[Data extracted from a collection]
---------------

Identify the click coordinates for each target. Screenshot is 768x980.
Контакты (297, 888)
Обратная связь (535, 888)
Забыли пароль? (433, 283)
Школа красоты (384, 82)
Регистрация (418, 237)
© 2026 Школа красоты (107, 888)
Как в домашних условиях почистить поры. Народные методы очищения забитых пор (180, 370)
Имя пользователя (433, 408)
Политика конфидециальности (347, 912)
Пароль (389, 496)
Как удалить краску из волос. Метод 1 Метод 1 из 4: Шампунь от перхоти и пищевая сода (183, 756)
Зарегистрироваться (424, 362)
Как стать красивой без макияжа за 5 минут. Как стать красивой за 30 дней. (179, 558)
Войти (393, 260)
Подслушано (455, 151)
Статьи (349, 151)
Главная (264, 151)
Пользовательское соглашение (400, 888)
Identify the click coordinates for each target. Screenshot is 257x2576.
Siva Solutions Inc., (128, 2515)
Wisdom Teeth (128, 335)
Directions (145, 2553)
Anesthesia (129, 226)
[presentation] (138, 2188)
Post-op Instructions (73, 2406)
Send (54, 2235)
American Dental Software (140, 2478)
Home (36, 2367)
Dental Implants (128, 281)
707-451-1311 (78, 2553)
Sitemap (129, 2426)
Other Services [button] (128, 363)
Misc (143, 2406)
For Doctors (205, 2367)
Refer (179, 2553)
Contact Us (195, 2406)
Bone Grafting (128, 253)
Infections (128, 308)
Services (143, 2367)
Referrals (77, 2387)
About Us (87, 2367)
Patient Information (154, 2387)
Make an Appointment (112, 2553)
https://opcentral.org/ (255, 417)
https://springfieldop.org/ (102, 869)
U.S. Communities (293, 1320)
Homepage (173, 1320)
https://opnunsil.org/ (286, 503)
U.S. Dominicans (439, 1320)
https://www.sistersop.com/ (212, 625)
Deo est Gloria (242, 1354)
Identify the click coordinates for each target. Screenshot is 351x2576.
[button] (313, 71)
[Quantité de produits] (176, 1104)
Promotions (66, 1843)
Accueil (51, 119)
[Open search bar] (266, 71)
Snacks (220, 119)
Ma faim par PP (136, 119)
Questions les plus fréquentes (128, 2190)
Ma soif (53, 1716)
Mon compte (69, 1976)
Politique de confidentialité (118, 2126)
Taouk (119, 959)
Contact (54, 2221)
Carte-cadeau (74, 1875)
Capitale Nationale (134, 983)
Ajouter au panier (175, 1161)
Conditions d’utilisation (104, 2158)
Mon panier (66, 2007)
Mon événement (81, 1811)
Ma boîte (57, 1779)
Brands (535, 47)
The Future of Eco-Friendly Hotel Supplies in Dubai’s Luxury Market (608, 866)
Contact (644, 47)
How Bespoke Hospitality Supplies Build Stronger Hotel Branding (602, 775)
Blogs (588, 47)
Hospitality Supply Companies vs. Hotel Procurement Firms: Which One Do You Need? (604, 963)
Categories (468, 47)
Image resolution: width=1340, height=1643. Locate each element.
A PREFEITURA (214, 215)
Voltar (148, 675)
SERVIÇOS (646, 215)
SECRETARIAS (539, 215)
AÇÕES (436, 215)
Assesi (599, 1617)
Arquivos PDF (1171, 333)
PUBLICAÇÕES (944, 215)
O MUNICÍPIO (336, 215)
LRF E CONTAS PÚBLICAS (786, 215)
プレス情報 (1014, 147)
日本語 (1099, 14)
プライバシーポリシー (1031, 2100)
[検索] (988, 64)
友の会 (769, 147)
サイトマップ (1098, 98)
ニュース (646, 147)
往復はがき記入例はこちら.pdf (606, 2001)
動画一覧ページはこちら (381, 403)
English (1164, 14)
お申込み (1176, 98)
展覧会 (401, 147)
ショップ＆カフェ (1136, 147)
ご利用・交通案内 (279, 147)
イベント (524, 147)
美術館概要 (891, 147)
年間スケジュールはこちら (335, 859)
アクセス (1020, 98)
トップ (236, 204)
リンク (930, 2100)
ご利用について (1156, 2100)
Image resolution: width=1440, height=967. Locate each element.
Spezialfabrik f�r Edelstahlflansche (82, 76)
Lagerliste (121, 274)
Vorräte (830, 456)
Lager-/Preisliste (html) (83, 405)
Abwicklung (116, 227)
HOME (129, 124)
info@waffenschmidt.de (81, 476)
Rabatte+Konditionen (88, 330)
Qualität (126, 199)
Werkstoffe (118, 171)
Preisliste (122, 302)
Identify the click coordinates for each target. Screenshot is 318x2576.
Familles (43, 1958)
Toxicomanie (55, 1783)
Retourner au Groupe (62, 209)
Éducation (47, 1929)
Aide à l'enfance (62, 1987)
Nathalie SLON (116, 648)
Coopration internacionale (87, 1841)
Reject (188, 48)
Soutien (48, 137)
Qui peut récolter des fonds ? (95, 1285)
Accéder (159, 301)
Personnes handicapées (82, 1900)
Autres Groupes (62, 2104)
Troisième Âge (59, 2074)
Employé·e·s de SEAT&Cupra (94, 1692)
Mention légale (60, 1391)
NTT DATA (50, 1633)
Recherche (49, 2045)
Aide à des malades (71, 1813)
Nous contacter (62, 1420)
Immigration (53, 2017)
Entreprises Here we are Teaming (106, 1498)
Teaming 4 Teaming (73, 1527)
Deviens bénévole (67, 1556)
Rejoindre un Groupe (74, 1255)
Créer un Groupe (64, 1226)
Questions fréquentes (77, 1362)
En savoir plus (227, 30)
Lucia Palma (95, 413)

---------------

_Description of the task_
State how many lines of the entries include the string "target", with nothing besides the number.

_Finished exercise_
4